RECIPES FOR GROUND FISH

FISH PATTIES 
2 lb ground fish 
1 c salted soda cracker crumbs (saltines) 
1 tsp pepper 
2 eggs 
1/2 tsp thyme (optional) 
1 small diced onion 
Clean, skin and fillet fish. Those with Y-bones, run through medium coarse grinder plate twice. Add remaining ingredients, make into patties and fry crispy, or pack in loaf pan, cover with tomato sauce and bake at 350 until done.

BULLHEAD PATTIES 
2 lb filleted bullheads 
1 large raw potato 
1 small onion 
1 large or 1 small eggs 
2 TB flour 
salt, pepper, seasoning salt to taste 
Grind fillets coarsely, gring potato and onion through same plate. Mix with remaining ingredients and drop by TB into 1/2 inch hot fat. Bacon fat is very good. Fry until golden on both sides.

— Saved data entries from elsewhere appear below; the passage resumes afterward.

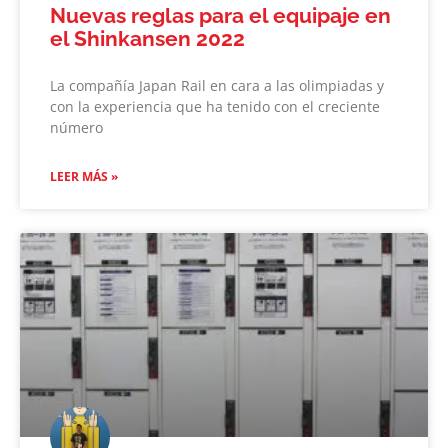
Nuevas reglas para el equipaje en
el Shinkansen 2022
La compañía Japan Rail en cara a las olimpiadas y
con la experiencia que ha tenido con el creciente
número
LEER MÁS »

PICKLED FISH (SUCKERS, CARP, OR FRESHWATER DRUM/SHEEPSHEAD) 
5/8 c pickling salt for each quart of fish 
white vinegar 
Pickling Mixture: 
1 pt. white vinegar 
1 pt. white port wine 
3/4 c sugar 
1/8 oz pickling spice 
sliced onions 
Cut fish in chunks. Dissolve salt in enough vinegar to cover the fish. Let stand 4-6 days in the solution. Keep at about 40 degrees F. Take out of salt solution and rinse well with cold water.
Place alternate layers of fish and onions in sterilized jars. Place hot mixture of vinegar, wine, sugar and spice over the fish. Refrigerate and let stand one week before using. This solution covers 4 qts of fish.

PLAIN PICKLED CARP OR OTHER FISH 
6 c vinegar 
4 c sugar 
1 TB salt 
2 c water 
2 med onions, sliced 
2 TB pickling spice 
Bring ingredients to a boil at least 5 minutes. Lower heat, when at a simmer, add pieces of filleted, scored carp. Do not boil. The fish will turn white. Watch closely, as time of simmering depends on size of fish pieces. Put in glass or stoneware container, and cover with liquid. Let stand several days. 

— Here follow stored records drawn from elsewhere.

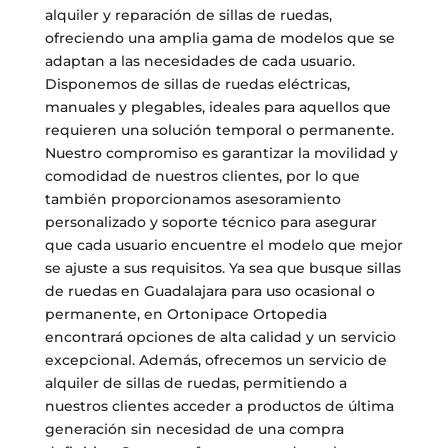
alquiler y reparación de sillas de ruedas,
ofreciendo una amplia gama de modelos que se
adaptan a las necesidades de cada usuario.
Disponemos de sillas de ruedas eléctricas,
manuales y plegables, ideales para aquellos que
requieren una solución temporal o permanente.
Nuestro compromiso es garantizar la movilidad y
comodidad de nuestros clientes, por lo que
también proporcionamos asesoramiento
personalizado y soporte técnico para asegurar
que cada usuario encuentre el modelo que mejor
se ajuste a sus requisitos. Ya sea que busque sillas
de ruedas en Guadalajara para uso ocasional o
permanente, en Ortonipace Ortopedia
encontrará opciones de alta calidad y un servicio
excepcional. Además, ofrecemos un servicio de
alquiler de sillas de ruedas, permitiendo a
nuestros clientes acceder a productos de última
generación sin necesidad de una compra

SAVE THE CATCH PICKLED FISH 
2 1/2 – 3 lb fish fillets, fresh or frozen 
1 1/2 c sliced onions 
1 1/2 c sliced carrots 
2 TB dry mixed pickling spices 
1 1/2 c water 
3/4 c vinegar 
2 TB salt 
1 TB sugar 
Cut fish in 1 inch pieces. Place in 2 qt covered casserole 1/3 of the fish, then 1/3 of the onions, carrots and pickling spices. Repeat layers twice more. Combine water, vinegar, salt and sugar and bring to a boil. Pour over ingredients in casserole. Cover. Heat in slow oven (325 F) for 1 hour or until mixture reaches the simmering stage. Remove from oven and cool. Refrigerate at least 24 hours, then serve as an entrée with potato salad and a vegetable, or as an appetizer with crackers, toast squares, or party rye. Makes 6 entree servings or 10-12 appetizer servings.

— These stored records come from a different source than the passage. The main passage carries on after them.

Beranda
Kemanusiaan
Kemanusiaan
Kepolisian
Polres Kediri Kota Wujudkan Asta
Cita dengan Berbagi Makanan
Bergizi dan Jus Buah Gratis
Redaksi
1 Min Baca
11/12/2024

I hope this give you some fine eating! It is a pity to waste rough fish because you dont know how to cook them. By the way, the recipe book in it's entirety is on the internet. enter - dnr.wi.gov/fish/kidsparents/anglereducation/teaching.html - and when it comes up, click on 'angler education materials' then the link 'a fine kettle of fish for chefs of all ages' for a PDF of the entire book. It is an excellent one, includes info on cooking turtles, crayfish, and all manner of rough fishes.


----------



## kyredneck

kappydell said:


> My state's DNR put out a cookbook some years ago regarding the cooking of 'rough fish' and they had some kick-a$$ recipes:


Outstanding post kappy, thanks so much for passing this info along. Wisconsin DNR cookbook is outstanding with many recipes I'll undoubtedly will eventually try, I've downloaded it to my 'canning' and 'fishing' files.

Excerpts from the cookbook "A Fine Kettle Of Fish":



> "Buffalo: Three species, the bigmouth, smallmouth and black buffalo inhabit Wisconsin waters. *These members of the sucker family rarely are caught on hook and line.* They feed almost exclusively on tiny water animals called zooplankton by using specially adapted comb-like straining devices called gill rakers...."


Smallmouth and black buffalo suckers are actually readily taken on rod & reel, trotline or limbline, it's the bigmouth buffalo which almost totally feeds from zooplankton, albeit smallmouths and blacks will suspend and feed on zooplankton also, as will crappie.



> "Buffalo possess delicious white flesh, but also have "Y" bones...."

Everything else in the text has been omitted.